• [Stored data entries]:
= = =

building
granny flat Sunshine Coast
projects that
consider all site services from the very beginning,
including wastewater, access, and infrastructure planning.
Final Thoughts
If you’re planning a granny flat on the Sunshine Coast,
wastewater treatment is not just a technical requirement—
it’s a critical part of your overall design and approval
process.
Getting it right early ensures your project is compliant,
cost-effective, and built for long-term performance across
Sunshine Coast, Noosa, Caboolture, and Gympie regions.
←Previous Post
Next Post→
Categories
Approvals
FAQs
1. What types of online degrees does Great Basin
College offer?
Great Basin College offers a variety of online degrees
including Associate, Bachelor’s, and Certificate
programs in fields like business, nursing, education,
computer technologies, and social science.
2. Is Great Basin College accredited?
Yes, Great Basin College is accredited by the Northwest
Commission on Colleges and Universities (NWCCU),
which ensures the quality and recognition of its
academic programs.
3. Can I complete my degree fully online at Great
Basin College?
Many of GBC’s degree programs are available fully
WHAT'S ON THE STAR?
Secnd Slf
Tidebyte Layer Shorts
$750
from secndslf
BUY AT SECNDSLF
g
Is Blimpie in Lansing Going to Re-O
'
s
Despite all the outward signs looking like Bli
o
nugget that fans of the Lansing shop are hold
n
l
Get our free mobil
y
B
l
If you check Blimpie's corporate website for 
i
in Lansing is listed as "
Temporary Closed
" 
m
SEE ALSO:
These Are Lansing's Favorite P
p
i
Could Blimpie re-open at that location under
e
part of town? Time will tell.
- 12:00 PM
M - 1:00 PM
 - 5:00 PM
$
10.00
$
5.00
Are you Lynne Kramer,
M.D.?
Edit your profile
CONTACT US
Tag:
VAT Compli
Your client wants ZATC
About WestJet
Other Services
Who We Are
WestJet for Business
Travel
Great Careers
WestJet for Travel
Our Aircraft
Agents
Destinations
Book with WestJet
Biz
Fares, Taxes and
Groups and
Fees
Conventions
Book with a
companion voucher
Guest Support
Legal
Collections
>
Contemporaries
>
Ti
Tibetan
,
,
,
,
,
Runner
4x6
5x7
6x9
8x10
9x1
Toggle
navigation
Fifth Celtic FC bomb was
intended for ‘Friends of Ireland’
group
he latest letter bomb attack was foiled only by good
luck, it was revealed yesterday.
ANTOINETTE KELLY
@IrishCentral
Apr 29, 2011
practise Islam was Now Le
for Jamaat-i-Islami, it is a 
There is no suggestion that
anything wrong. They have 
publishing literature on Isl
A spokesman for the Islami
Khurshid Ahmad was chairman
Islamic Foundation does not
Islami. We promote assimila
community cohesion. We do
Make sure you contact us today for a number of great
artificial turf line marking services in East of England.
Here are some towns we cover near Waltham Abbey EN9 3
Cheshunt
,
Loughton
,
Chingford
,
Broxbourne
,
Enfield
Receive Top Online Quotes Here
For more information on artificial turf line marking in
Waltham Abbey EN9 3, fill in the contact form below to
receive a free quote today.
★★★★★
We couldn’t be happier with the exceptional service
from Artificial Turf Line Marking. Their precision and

= = =

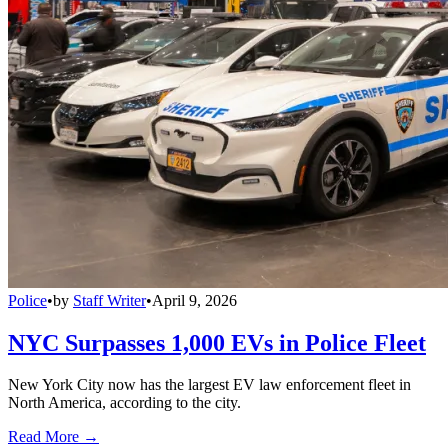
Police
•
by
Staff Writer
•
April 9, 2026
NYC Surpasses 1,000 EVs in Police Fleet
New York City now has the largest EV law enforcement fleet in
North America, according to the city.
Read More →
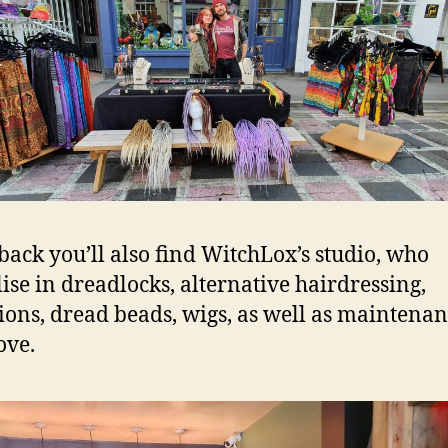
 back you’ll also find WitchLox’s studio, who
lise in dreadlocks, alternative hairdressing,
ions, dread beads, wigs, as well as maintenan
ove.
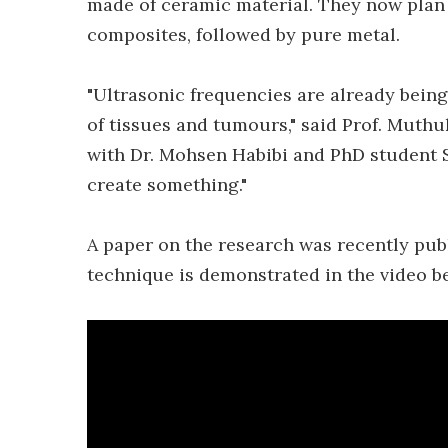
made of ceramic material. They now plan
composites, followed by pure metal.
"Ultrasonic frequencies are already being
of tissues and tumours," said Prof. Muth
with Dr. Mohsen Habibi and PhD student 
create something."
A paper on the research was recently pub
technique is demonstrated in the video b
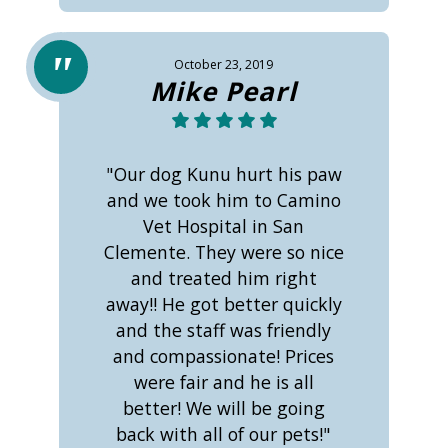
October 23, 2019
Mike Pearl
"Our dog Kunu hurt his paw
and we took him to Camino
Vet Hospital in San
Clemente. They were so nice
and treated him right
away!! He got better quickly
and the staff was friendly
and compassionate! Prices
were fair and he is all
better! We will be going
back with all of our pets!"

= = =

Beginning with the line that has "for Jamaat-i-Islami, it is a" and ending with the line that has "Receive Top Online Quotes Here", set down the lines above exactly and include no others.

• [Response to the task]:
for Jamaat-i-Islami, it is a 
There is no suggestion that
anything wrong. They have 
publishing literature on Isl
A spokesman for the Islami
Khurshid Ahmad was chairman
Islamic Foundation does not
Islami. We promote assimila
community cohesion. We do
Make sure you contact us today for a number of great
artificial turf line marking services in East of England.
Here are some towns we cover near Waltham Abbey EN9 3
Cheshunt
,
Loughton
,
Chingford
,
Broxbourne
,
Enfield
Receive Top Online Quotes Here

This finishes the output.